Are there too many bowls?


Associated Press

MONTGOMERY, Ala.

A bowl game is supposed to be a reward for a good season. Now, with the glut of postseason contests, a team with a losing record might get an invitation.

“I think it stinks,” former Nebraska player Aaron Taylor said Wednesday in a text message. The CBS college football analyst said the sport “is becoming perilously close to losing the purity and amateurism that separates it from its pro counterpart.”

Finding enough winning teams to fill bowl slots is a fairly recent concern. The number of bowl games has nearly doubled from the 18 held in 1996.

The NCAA recently licensed the Dallas Football Classic and the New Era Pinstripe Bowl at Yankee Stadium, pushing the number of bowls to 35. The International Bowl didn’t apply for a license, so there will only be one more bowl than last season.

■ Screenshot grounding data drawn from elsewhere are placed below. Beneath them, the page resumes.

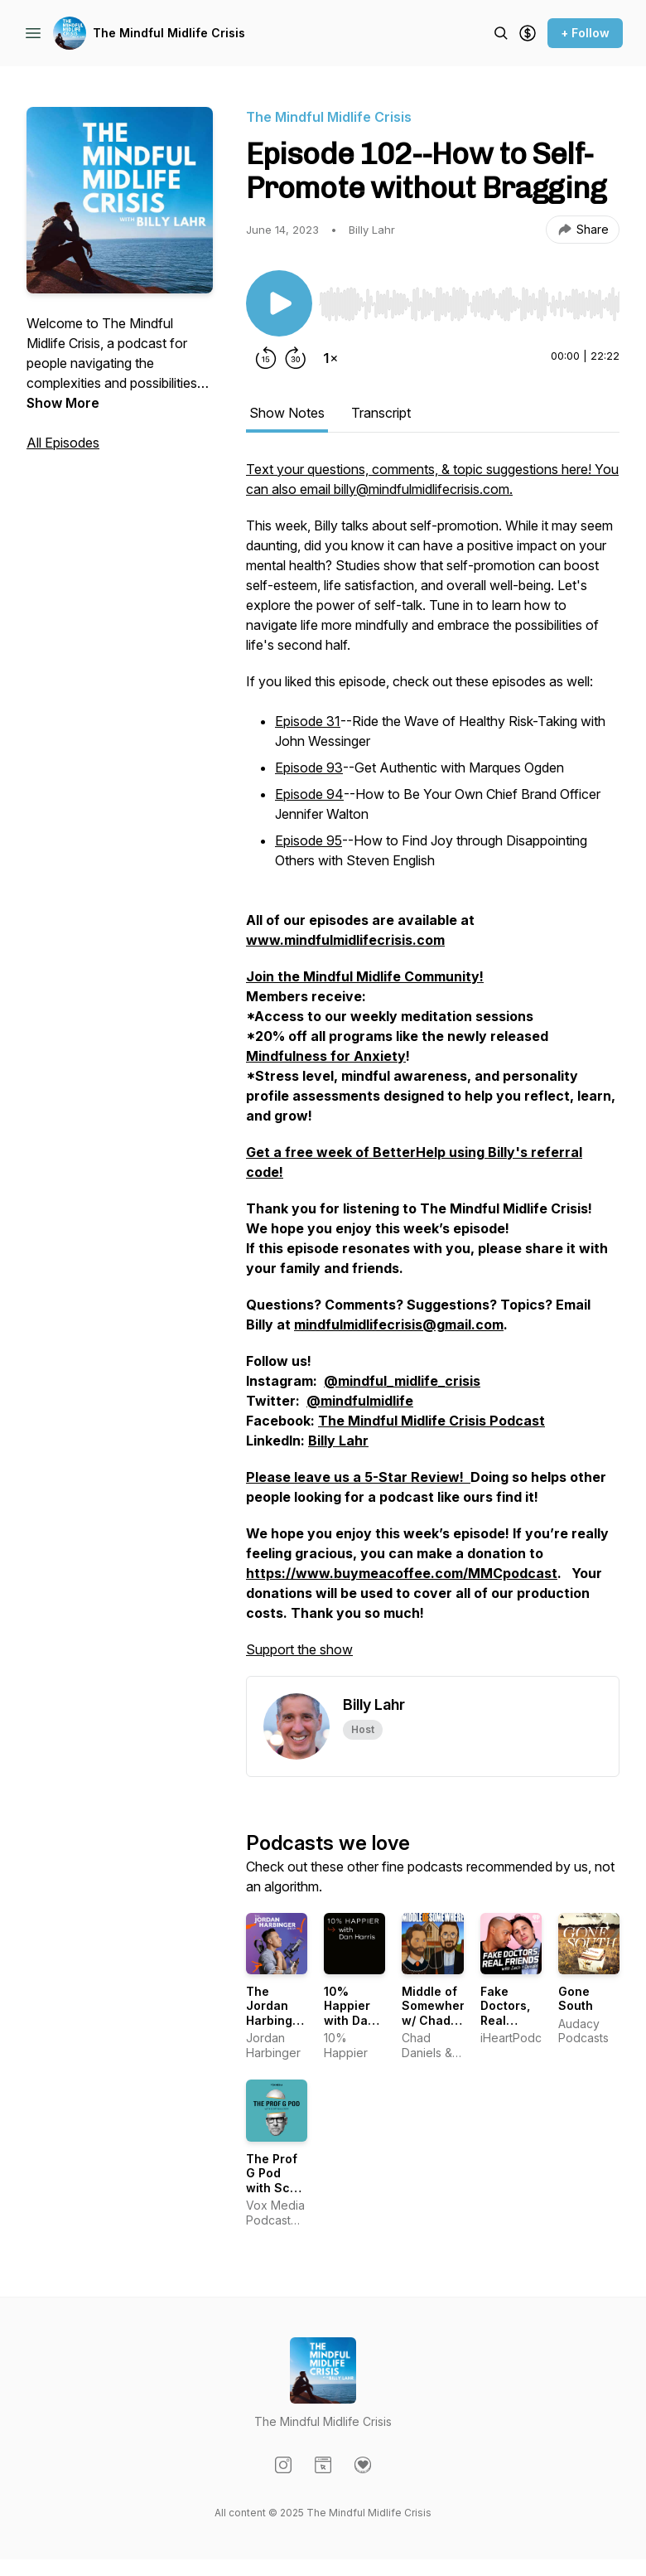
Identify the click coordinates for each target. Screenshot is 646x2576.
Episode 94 (309, 794)
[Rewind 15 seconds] (265, 358)
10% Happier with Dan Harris (349, 2013)
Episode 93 (309, 767)
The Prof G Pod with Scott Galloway (276, 2181)
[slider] (469, 304)
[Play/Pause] (279, 303)
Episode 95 (308, 840)
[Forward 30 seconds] (295, 358)
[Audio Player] (469, 299)
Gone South (575, 1998)
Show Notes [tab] (287, 412)
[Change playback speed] (330, 358)
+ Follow (585, 33)
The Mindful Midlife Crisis (169, 33)
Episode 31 (307, 721)
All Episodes (63, 442)
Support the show (299, 1649)
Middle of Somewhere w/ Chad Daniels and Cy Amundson (437, 2027)
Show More (63, 403)
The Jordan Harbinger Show (275, 2013)
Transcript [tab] (381, 412)
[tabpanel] (432, 1067)
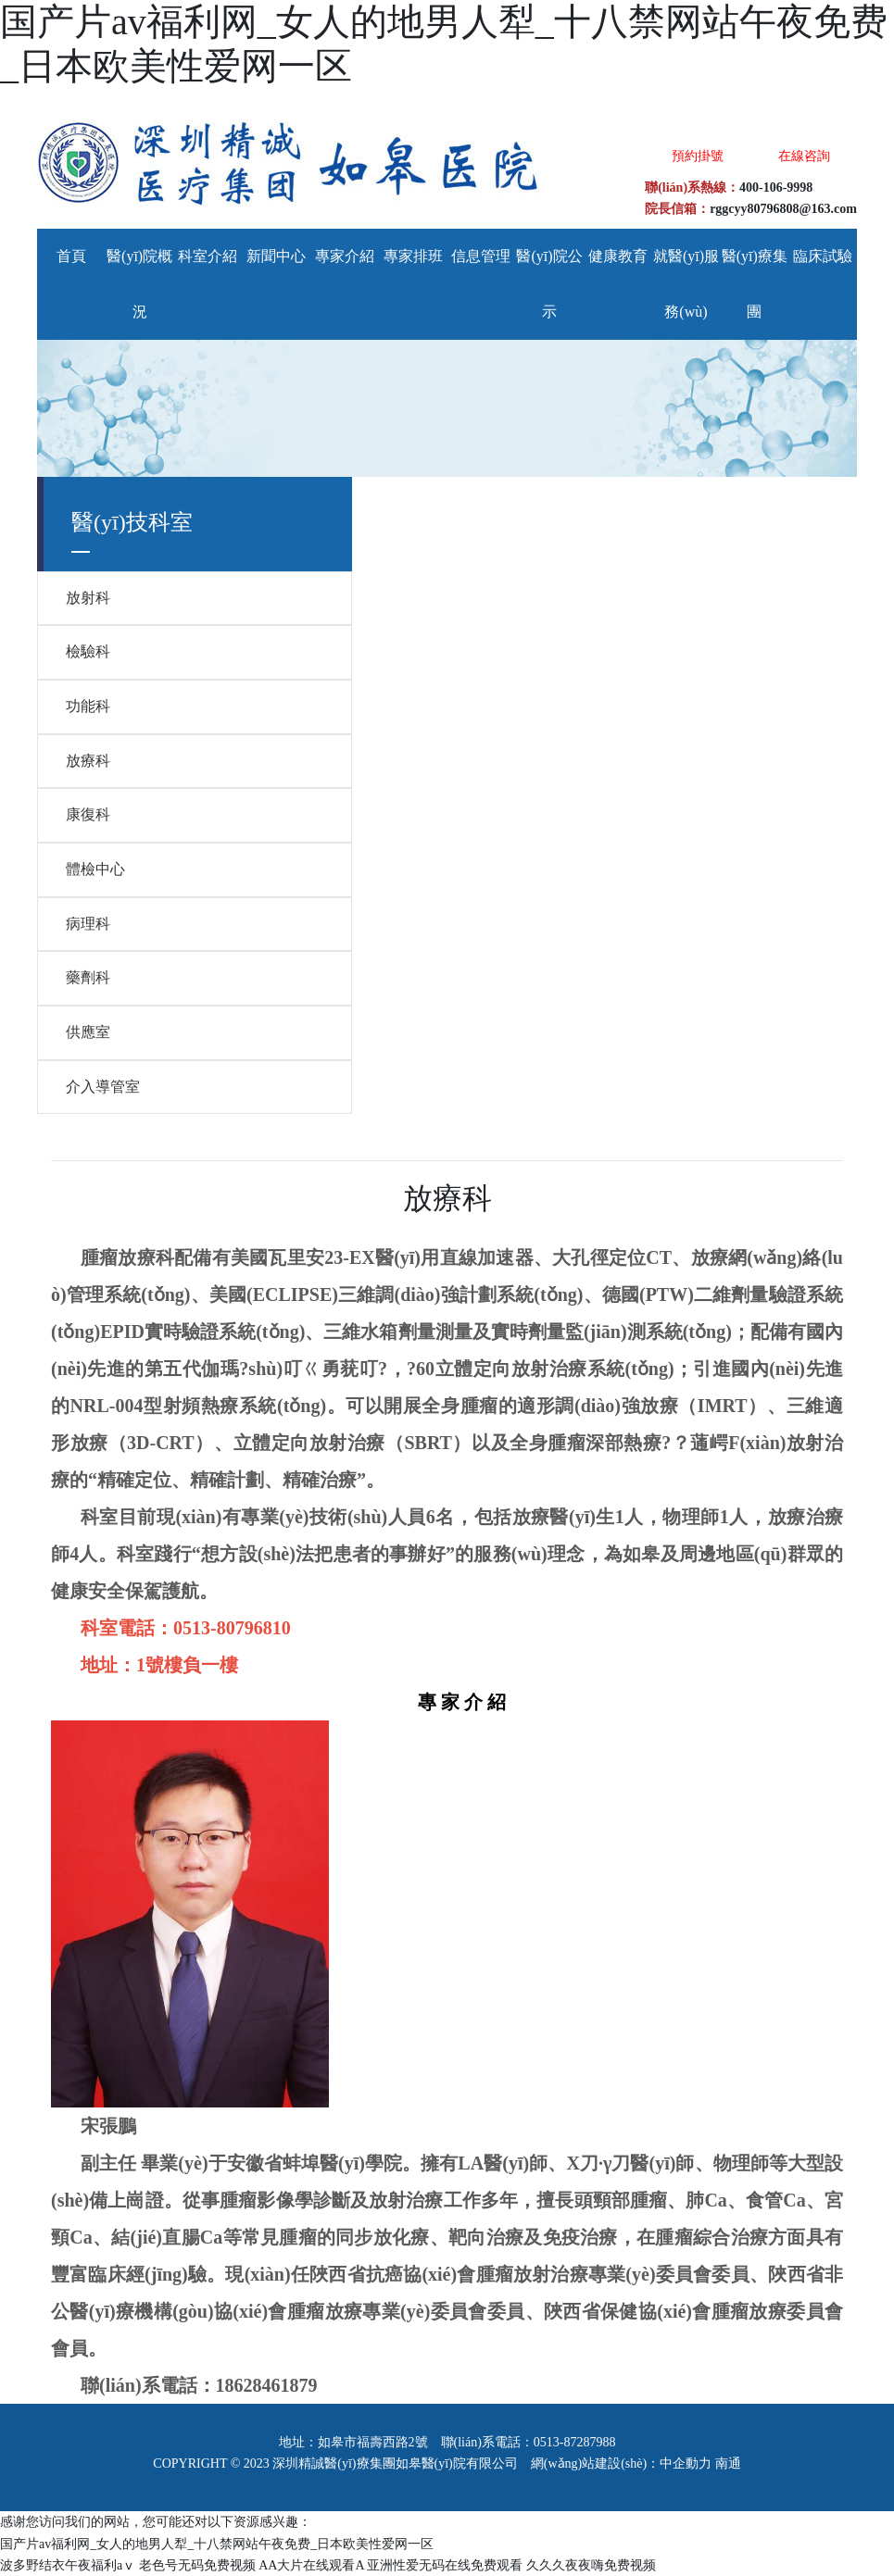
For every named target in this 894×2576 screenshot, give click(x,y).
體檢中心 (95, 869)
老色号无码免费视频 (197, 2565)
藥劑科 (88, 977)
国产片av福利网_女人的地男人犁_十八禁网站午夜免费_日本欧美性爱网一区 (217, 2544)
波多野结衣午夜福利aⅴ (67, 2565)
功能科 (88, 706)
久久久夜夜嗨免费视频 (591, 2565)
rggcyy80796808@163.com (783, 209)
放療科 (88, 761)
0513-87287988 (575, 2442)
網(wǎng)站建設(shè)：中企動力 (621, 2463)
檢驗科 (88, 651)
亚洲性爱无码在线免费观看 (445, 2565)
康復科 (88, 814)
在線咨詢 (804, 156)
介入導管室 (103, 1086)
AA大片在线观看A (311, 2565)
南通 (728, 2463)
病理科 (88, 924)
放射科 (88, 598)
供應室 (88, 1032)
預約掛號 (698, 156)
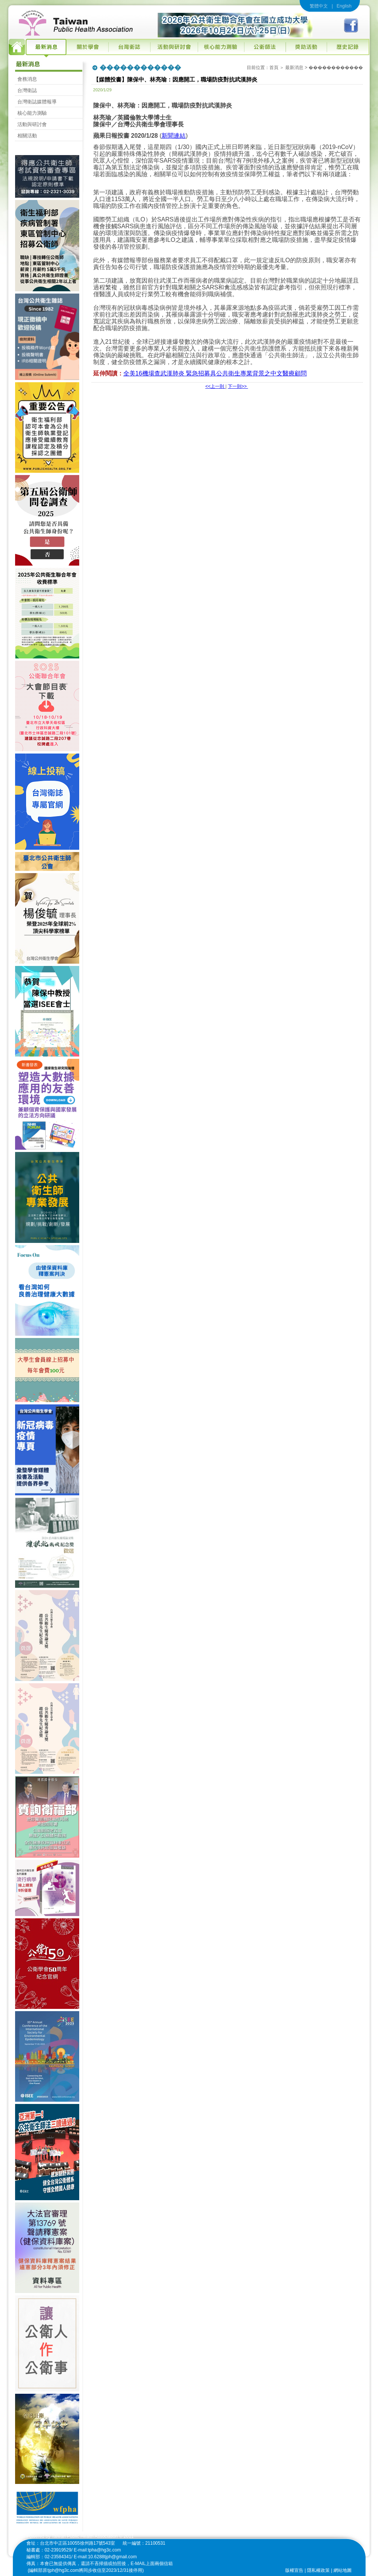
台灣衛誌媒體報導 (37, 102)
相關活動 (27, 135)
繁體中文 (319, 6)
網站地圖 (342, 2570)
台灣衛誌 (27, 90)
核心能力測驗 (32, 113)
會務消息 (27, 79)
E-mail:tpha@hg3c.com (97, 2550)
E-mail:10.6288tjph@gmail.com (105, 2556)
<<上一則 (215, 386)
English (344, 6)
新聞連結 (173, 135)
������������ (336, 67)
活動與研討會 (32, 124)
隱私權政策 (318, 2570)
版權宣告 (294, 2570)
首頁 (273, 67)
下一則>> (238, 386)
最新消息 (294, 67)
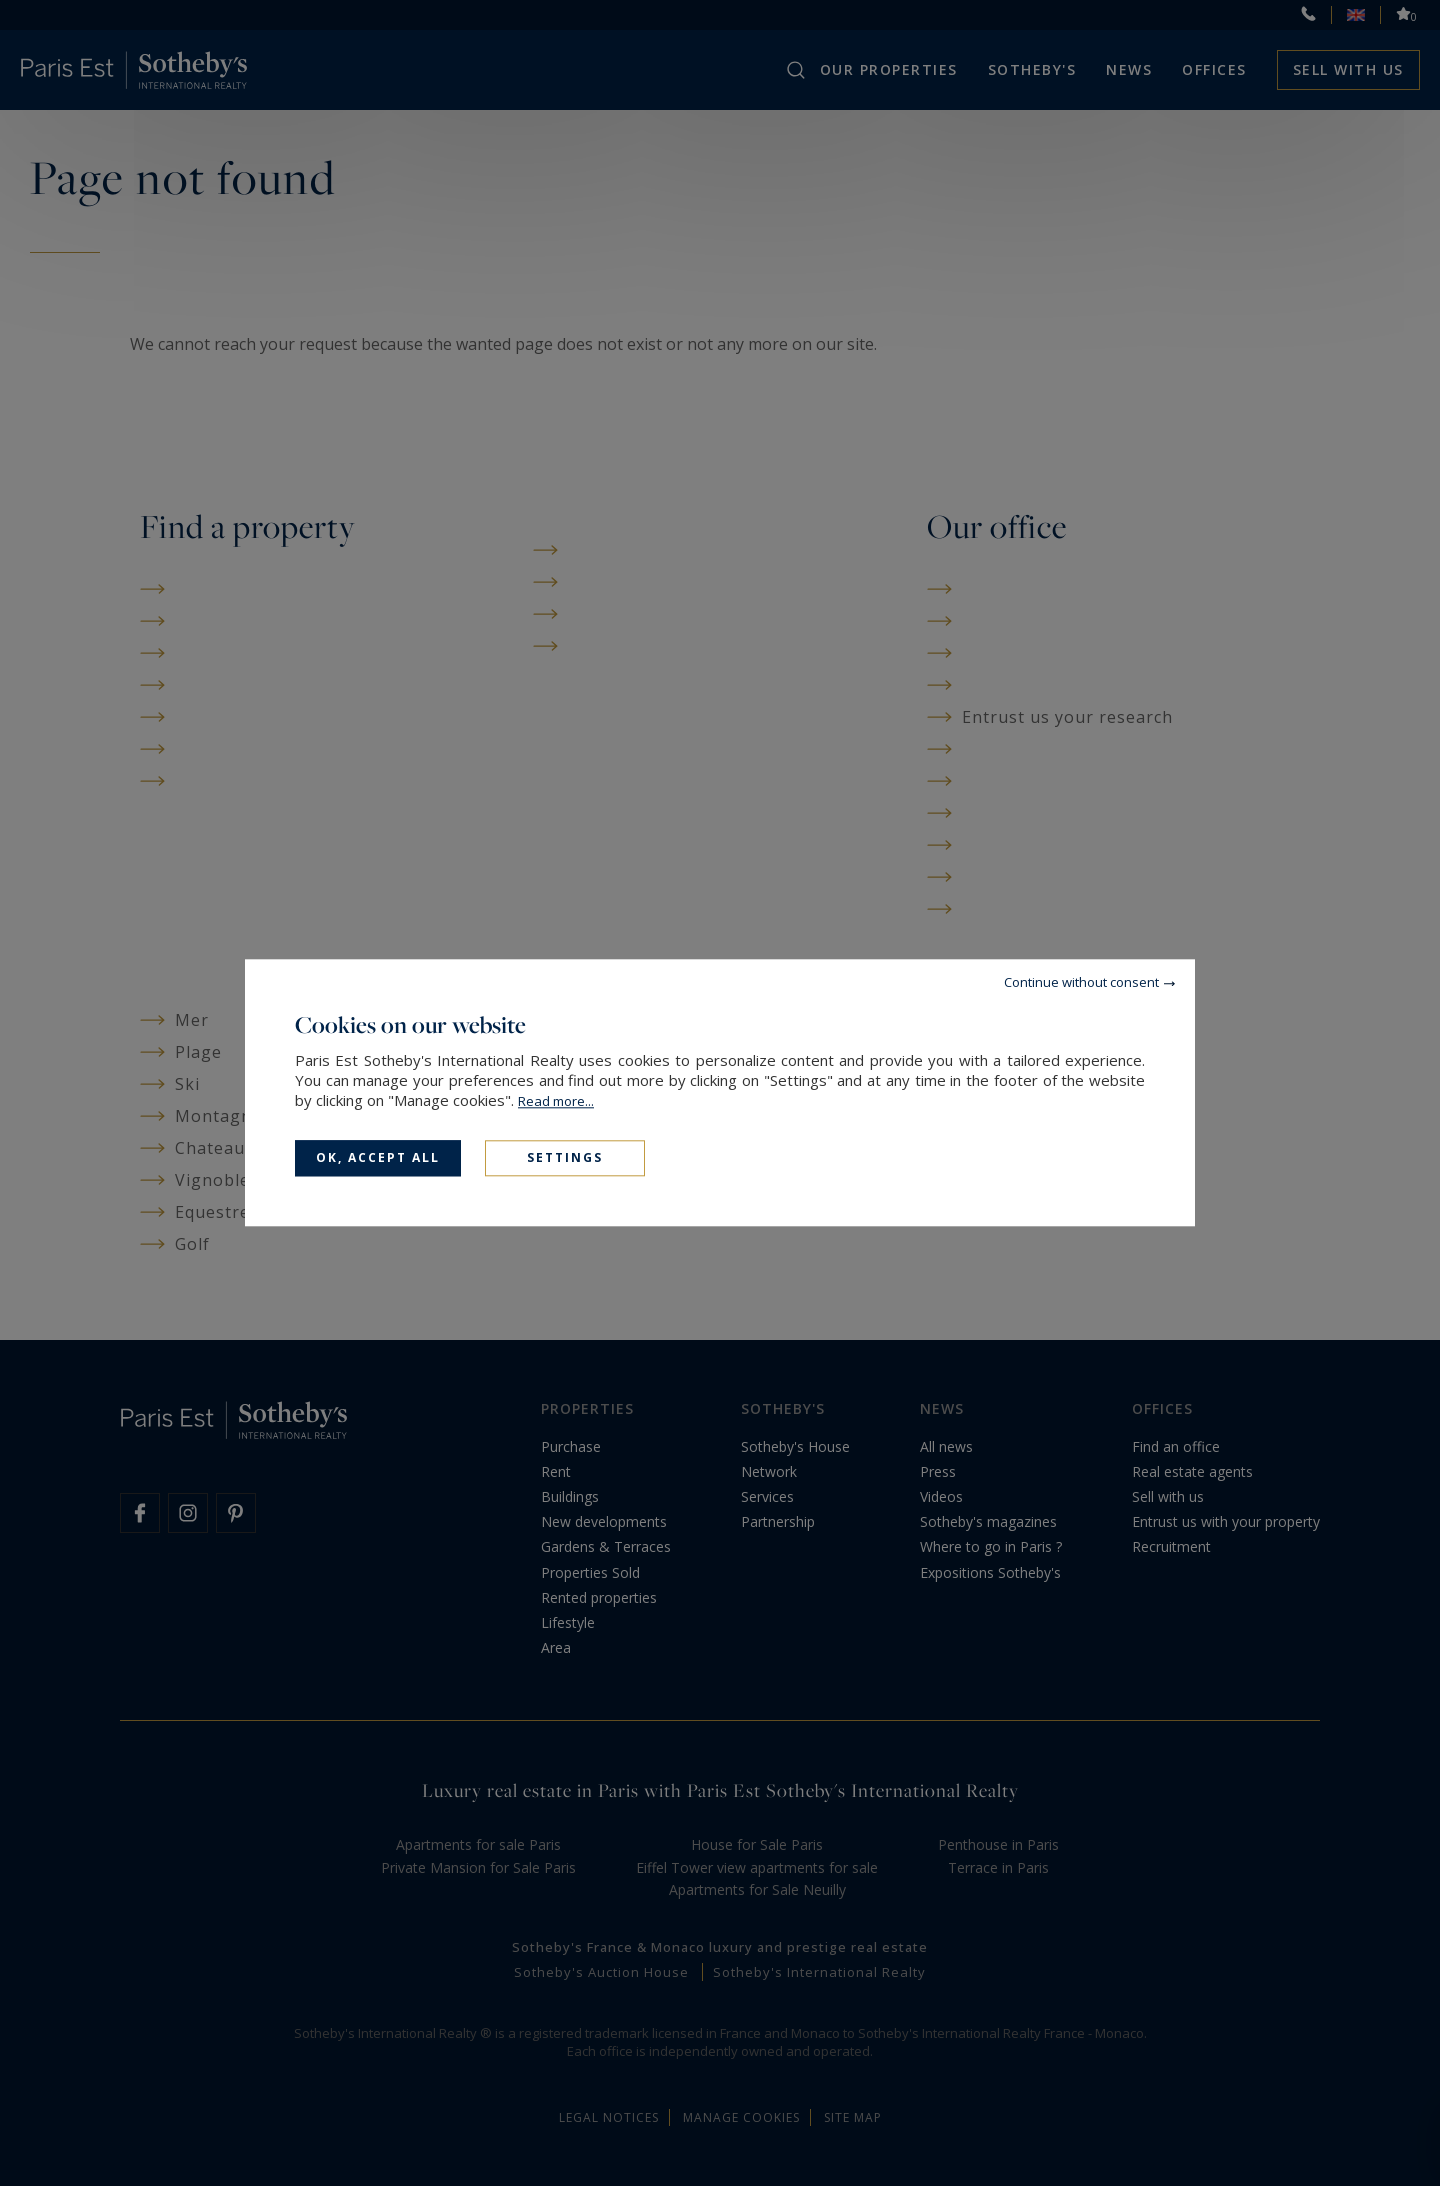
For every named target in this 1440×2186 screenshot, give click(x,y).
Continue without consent (1081, 982)
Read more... (556, 1101)
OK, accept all (378, 1157)
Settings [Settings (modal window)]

That still means 70 of 120 Football Bowl Subdivision teams will get to go bowling, even if one or two happen to be 5-7.

“I’m not one of those guys that’s like, well, that’s too many bowls,” said Tony Barnhart, who covers college football for CBS Sports and the Atlanta Journal-Constitution. “But everything can have it’s excess, and to me, I think that’s kind of where we need to draw the line is having 5-7 teams playing in the bowl games.”

Though the NCAA doesn’t think a losing team will get in a bowl game, especially with wins over FCS teams counting toward bowl eligibility, it is still coming up with a contingency plan — just in case.

“That’s what’s being discussed at this point, if you can’t fill the spots,” said Mark Womack, associate commissioner of the Southeastern Conference and a member of the NCAA’s Football Issues committee that approved the new bowls.